One afternoon around five years ago, Dutch photographer Lotte van Raalte was sitting by a swimming pool in Morocco next to her producer, editing pictures. She had just finished a shoot for a beauty brand, but looking through the shots she felt that there was something missing from her selection.
“I was looking at my producer and for some reason I thought I needed more kinds of skin textures because it was for a skincare brand,” Lotte recalls. “So I asked her: ‘Can I take some extra photos of your belly?’ It felt so liberating, and I think she felt it as well because she’s not used to being in front of the camera – she [also] has a lot of freckles and I thought the model of the campaign was a bit too perfect.”
They were a success – some of the shots made it into the final campaign, but they would also form the inspiration for her project BODY. Over the next 16 months, Lotte would photograph 46 different women, aged between 13 and 94, proudly baring their skin. With intimate closeups of stretch marks, cellulite, wrinkles, freckles and much more, the pictures celebrate the beauty of the female body in all its various forms.
BODY was published as a photobook in early 2020 and is now being featured in NUDE – the opening exhibition of Fotografiska Berlin that will run from September 14, 2023 until January 14, 2024, featuring 30 female-identifying artists whose work interrogates the female gaze. Ahead of its opening, Fotografiska caught up with Lotte to chat about the project, changing standards of beauty, and her latest film ‘Guerreras’.
How did you get into photography in the first place?
I actually wanted to potentially go to theater school or study psychology, but for some reason I ended up applying for art school and got in, so I thought “okay, I can travel with photography, and I can meet nice people”, and it was a very unconstrained job in my head. I ended up graduating in fashion photography, but my final project was very documentary – it was more sociological research into our relationship with clothing.
With the BODY series, can you tell me about the different women who are featured?
I started quite openly because I thought I just need to start and see what comes out of it. It was women around my age that replied to my Facebook and Instagram messages [at first], which made sense because those are typically the people that follow me.
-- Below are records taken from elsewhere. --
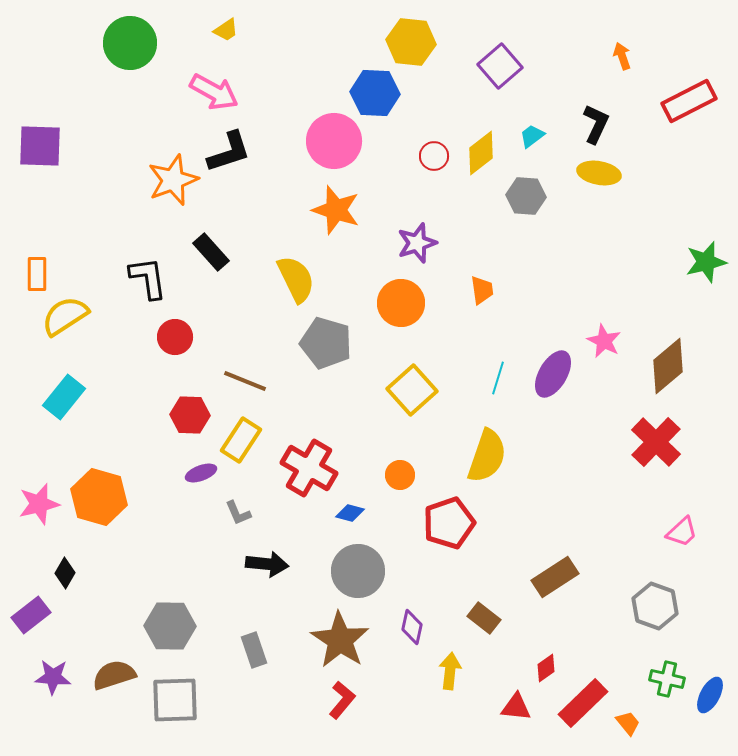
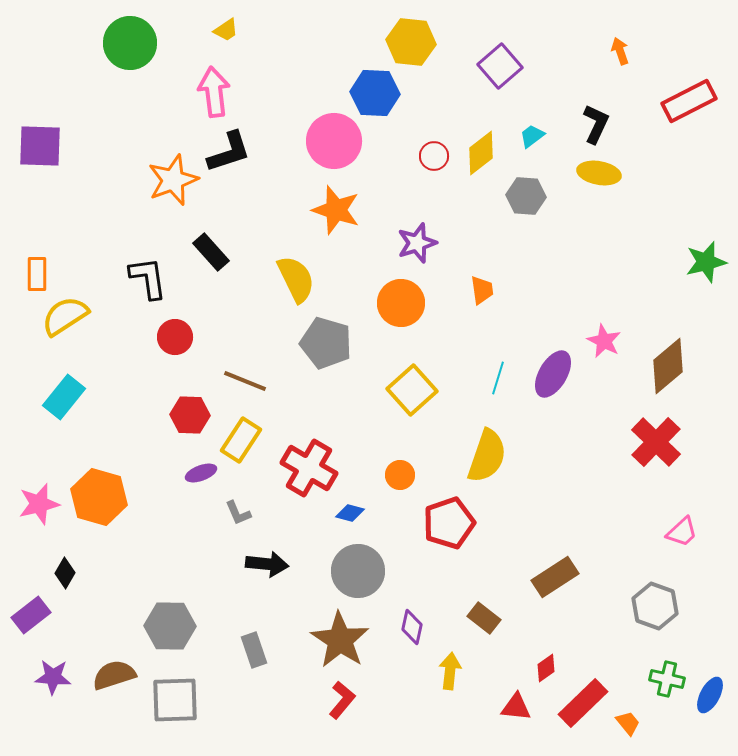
orange arrow at (622, 56): moved 2 px left, 5 px up
pink arrow at (214, 92): rotated 126 degrees counterclockwise
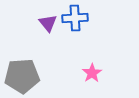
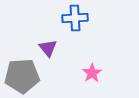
purple triangle: moved 25 px down
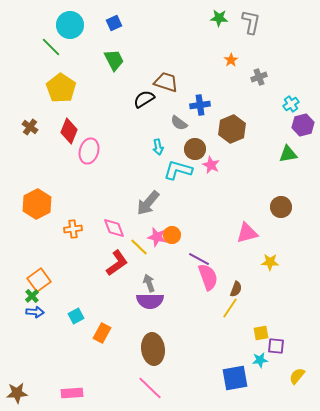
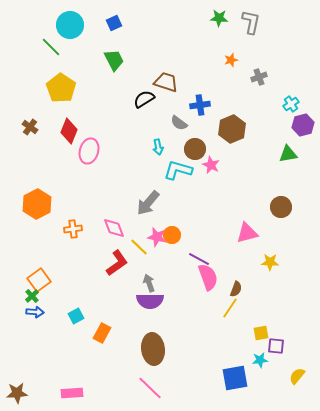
orange star at (231, 60): rotated 16 degrees clockwise
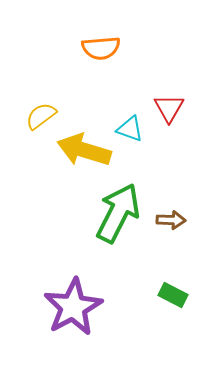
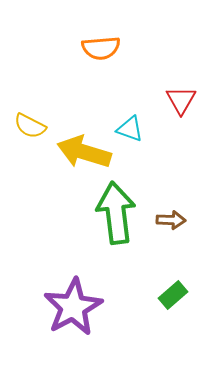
red triangle: moved 12 px right, 8 px up
yellow semicircle: moved 11 px left, 10 px down; rotated 116 degrees counterclockwise
yellow arrow: moved 2 px down
green arrow: moved 2 px left; rotated 34 degrees counterclockwise
green rectangle: rotated 68 degrees counterclockwise
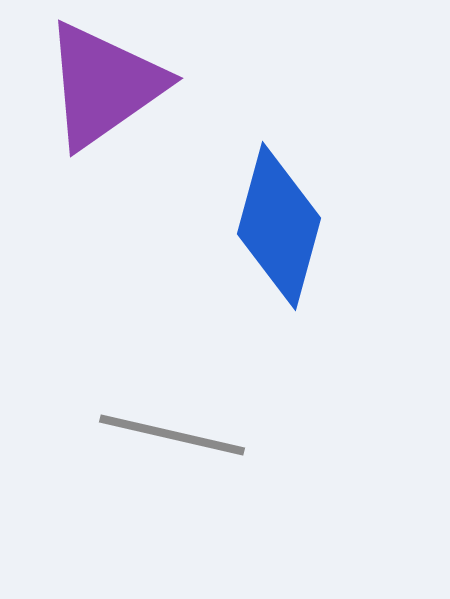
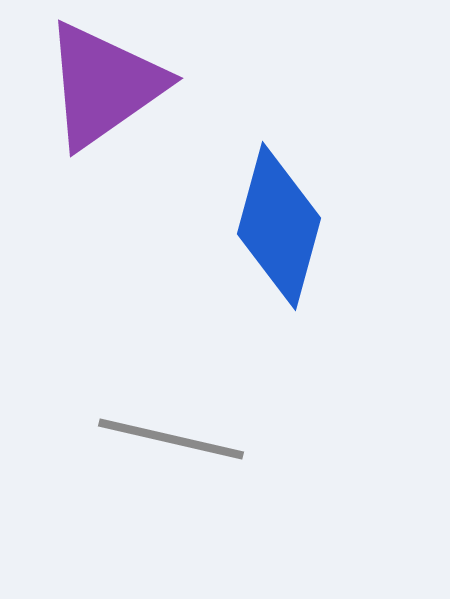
gray line: moved 1 px left, 4 px down
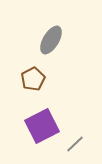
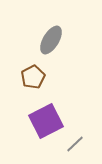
brown pentagon: moved 2 px up
purple square: moved 4 px right, 5 px up
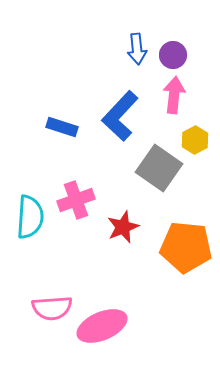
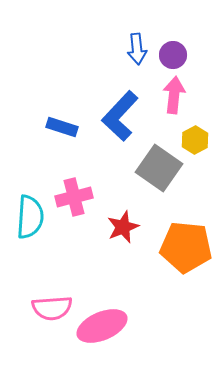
pink cross: moved 2 px left, 3 px up; rotated 6 degrees clockwise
So I realised I need to have different age groups as well, so for example my mum is in the book, and then I went to a nude beach and there were 84 and 73 year old women, and started to ask around. But the editing process was very interesting, because you don’t want to be too forced in terms of diversity, but you want to show diversity.
Also, I interviewed all the women in the book, asking them all the same three questions: What’s your relationship with your body? What do you think of the current beauty standards? Describe your body as objectively as possible in short words. I decided to have the answers from that last question as kind of an index in the beginning and end of the book, so it says “small boobs, beautiful pussy, big eyes, brown hair”. I didn’t want to make the subject loaded, because a lot of stories from the women were difficult or emotional, and I wanted the book to be a bit more open, and I think in those answers there’s a bit of humour, and it worked well in the end.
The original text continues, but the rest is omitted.